Parece brincadeira? Não é. Afinal, se a natureza seguisse à risca as leis da
física, toda a matéria — os tijolos formadores de estrelas, planetas, formigas,
árvores e seres humanos — deveria ter sido aniquilada instantes depois do
início do Universo. Ou seja, pelas regras do jogo, a matéria teria sido
cancelada pela partícula oposta: a antimatéria. Segundo essas regras, logo
após o Big Bang, a explosão que teria dado início ao Universo, partículas e
antipartículas começaram a se formar na mesma proporção, para em seguida
se encontrar e se aniquilar mutuamente, voltando a ser energia.

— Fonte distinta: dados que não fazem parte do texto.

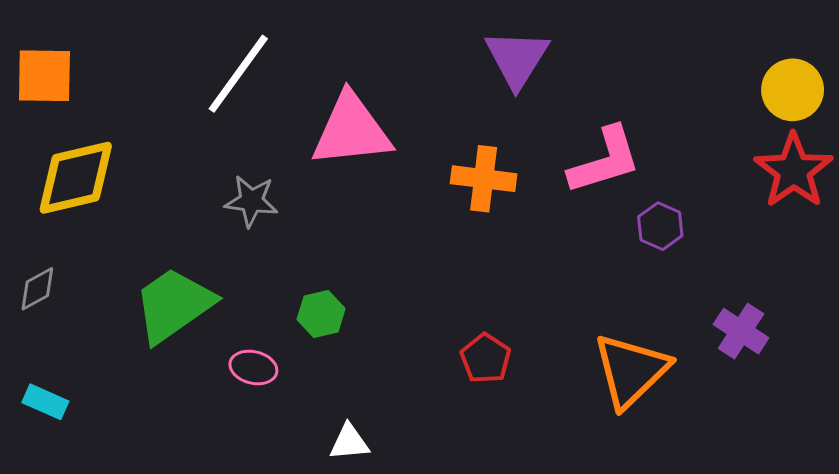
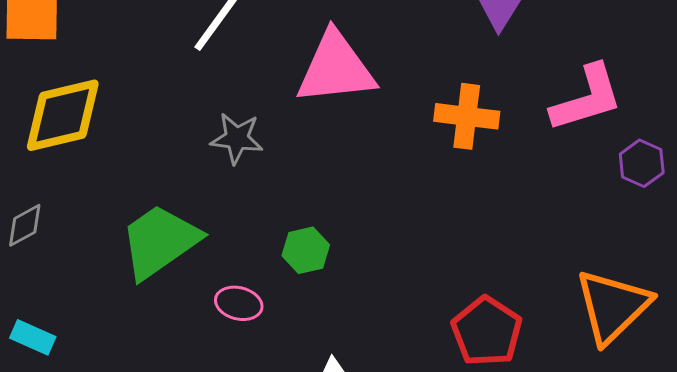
red pentagon: (486, 358) -> (487, 331), moved, size x1.4

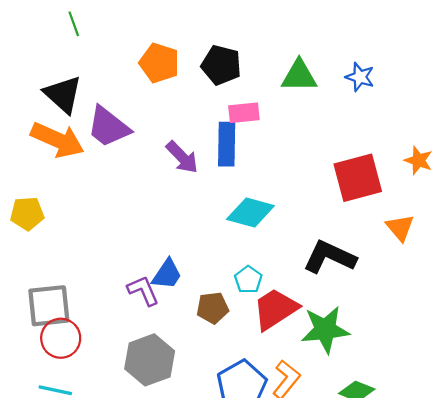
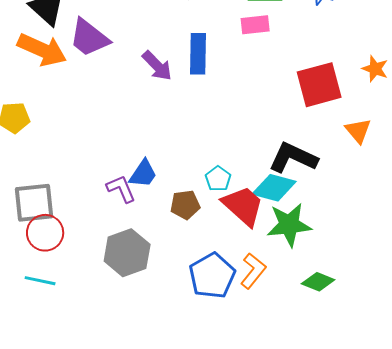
pink rectangle: (244, 113) -> (255, 25), moved
cyan diamond: (250, 212) -> (274, 188), moved
red trapezoid: (275, 309) -> (243, 206), turned 75

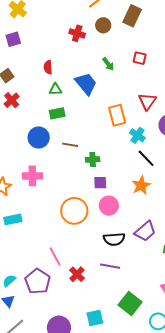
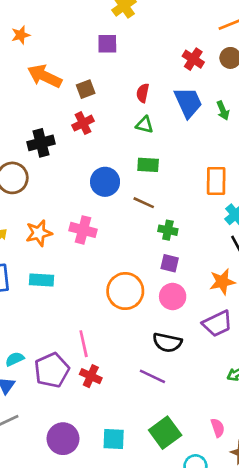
blue trapezoid: (86, 84) -> (188, 102), moved
green rectangle: (57, 113) -> (148, 165), moved
purple trapezoid: (145, 231) -> (217, 324), moved
red cross: (77, 274) -> (91, 376), moved, turned -35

Mas, por algum motivo, não foi o que aconteceu; as antipartículas sumiram. As
outras, suas opostas, estão por toda parte. Os físicos agora quebram a cabeça
para explicar por quê.
Deslize da natureza
Essa "quebra de simetria", como é chamada pelos físicos, ocorreu antes que o
Universo completasse um segundo de existência. Logo depois do Big Bang, o
Cosmo não era formado por matéria, mas por energia em forma de radiação
(veja ilustração na página anterior). Conforme ele se expandia e esfriava, a
energia formava pares de partículas e antipartículas, que se aniquilavam,
transformando-se novamente em energia. No entanto, a matéria de alguma
forma foi poupada desse destino. E a antimatéria sumiu. "Não sabemos como
explicar essa quebra de simetria no início do Universo", conta Miriam
Gandelman, professora do Instituto de Física da UFRJ (Universidade Federal
do Rio de Janeiro). Seja o que for que tenha acontecido, a natureza favoreceu
a matéria em detrimento da antimatéria. Os pesquisadores tentam de todas as
maneiras compreender o desequilíbrio. Uma resposta promissora foi proposta
em 1966 pelo cientista soviético Andrei Sakharov (1921-1989). Agora, os
físicos buscam a confirmação de seus resultados em experimentos com os
aceleradores de partículas.
O físico Andrei Sakharov, cientista e ativista com uma vida conturbada (leia
texto abaixo), imaginou que o Universo deveria obedecer a três pré-condições
para que houvesse a tal quebra de simetria. Essas condições admitem a
existência de um desvio nas leis da natureza ocorrido por causa das
circunstâncias extremas do Big Bang.
Em 1964, dois anos antes de Sakharov propor sua teoria, os físicos norte-
americanos James Cronin e Val Fitch chegaram a mostrar que havia uma
violação de simetria em um tipo peculiar de matéria: o chamado káon, ou
méson-K, e seu par. O méson-K é composto por um quark down e um
antiquark strange, partículas subatômicas que compõem a matéria (veja
quadro na página anterior). Logo após ser criado nos aceleradores, ele decai,
liberando energia e outras partículas. Seu tempo de desintegração, no entanto,
é diferente do tempo do antiméson-K (formado por um antiquark down e um
quark strange). Por essa descoberta, Cronin e Fitch levaram o Nobel de 1980.
Segundo Gandelman, a própria teoria vigente tem problemas. "As contas não
batem", admite. "É só ampliando o modelo que poderemos compreender a
quebra de simetria." Agora, dizem, é esperar por novos resultados.